The poems below were shared on Twitter for Black Bough Poetry’s Top Tweet Tuesday.
Recent challenges have been to write very short, imagist poems on a variety of themes – including weather and wonder and birds.
All but one were written specially for this – often the night before. Sometimes they work out quite well – and suddenly, there’s a new poem.
This month I also have a poem in Stand, which I’m very pleased about. It’s called ‘Weekend in Krakow.’

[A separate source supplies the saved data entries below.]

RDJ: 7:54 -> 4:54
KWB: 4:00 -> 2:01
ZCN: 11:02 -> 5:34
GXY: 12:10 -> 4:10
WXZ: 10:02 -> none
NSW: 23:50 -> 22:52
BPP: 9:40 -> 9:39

The passing comfort of rain
Troposphere’s white-noise
descends, sculpts a seething
aural landscape out of hissing.
Country of drumming dripping, gurgle,
where window glass and wall
meet water.
For the span of this brief visit,
the shape of rain does not feel
commonplace at all.
Declaration of a thrush
From within scrawled leaves,
a spring-fired speckled chest,
makes its presence felt.
My ears aren’t the target,
pulse quickens nonetheless.
Belfort
A long-limbed, climbing block
of centuries, in stone, the belfry
verbalises time in language
dead to our flat, impatient age.
Oaks Avenue
The night house is inverted apparition,
taken by old woods. Each room turning
outside in. Weird trunks rising through
the floor, trees refusing to accept
what history has unfolded.
By dawn, the furniture is back.
Faint creaks and susurrations
must be coming from the fridge,
those stubborn shadows
in the corners, given time, will fade.